(Page images and extracted text)
=== Section Start ===

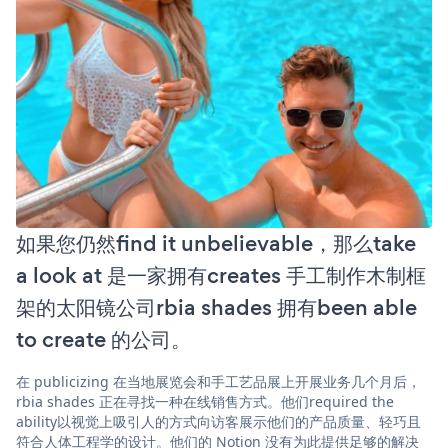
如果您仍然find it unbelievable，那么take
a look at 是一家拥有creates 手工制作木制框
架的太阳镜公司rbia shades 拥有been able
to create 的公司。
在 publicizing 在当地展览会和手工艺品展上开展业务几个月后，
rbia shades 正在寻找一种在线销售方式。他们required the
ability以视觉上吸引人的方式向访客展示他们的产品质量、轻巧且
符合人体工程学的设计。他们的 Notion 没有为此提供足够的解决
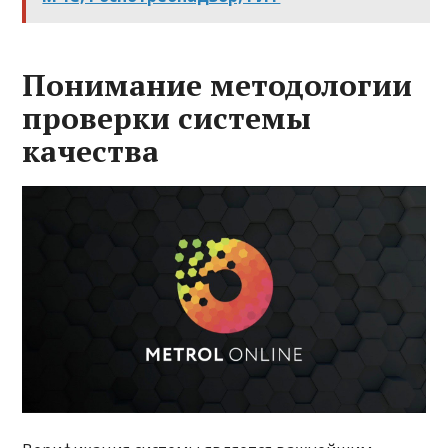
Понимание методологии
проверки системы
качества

=== Section End ===
=== Section Start ===

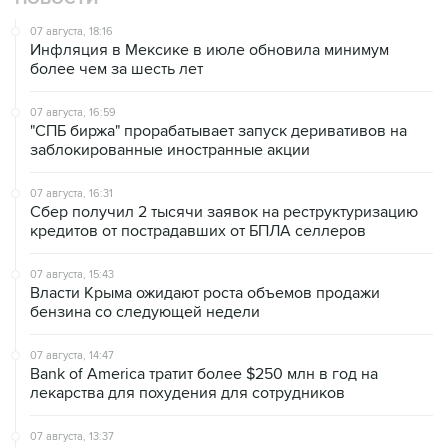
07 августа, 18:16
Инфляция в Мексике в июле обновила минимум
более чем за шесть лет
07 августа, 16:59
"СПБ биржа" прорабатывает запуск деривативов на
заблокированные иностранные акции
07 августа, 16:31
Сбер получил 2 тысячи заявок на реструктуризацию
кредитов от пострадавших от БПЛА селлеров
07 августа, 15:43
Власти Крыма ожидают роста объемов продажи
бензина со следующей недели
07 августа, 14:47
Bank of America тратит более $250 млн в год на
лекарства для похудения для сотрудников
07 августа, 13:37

=== Section End ===
=== Section Start ===

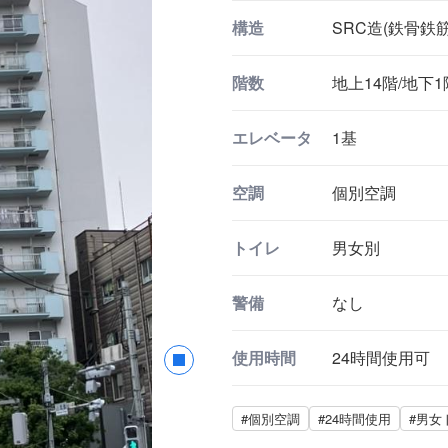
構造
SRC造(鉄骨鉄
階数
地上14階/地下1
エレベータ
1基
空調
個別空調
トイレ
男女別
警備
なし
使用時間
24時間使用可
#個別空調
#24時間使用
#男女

=== Section End ===

* _What you are asked to do_:
Give only the lines from the one holding "Инфляция в Мексике в июле обновила минимум" through the one holding "07 августа, 14:47", each restated exactly as it appears above.

* _Response_:
Инфляция в Мексике в июле обновила минимум
более чем за шесть лет
07 августа, 16:59
"СПБ биржа" прорабатывает запуск деривативов на
заблокированные иностранные акции
07 августа, 16:31
Сбер получил 2 тысячи заявок на реструктуризацию
кредитов от пострадавших от БПЛА селлеров
07 августа, 15:43
Власти Крыма ожидают роста объемов продажи
бензина со следующей недели
07 августа, 14:47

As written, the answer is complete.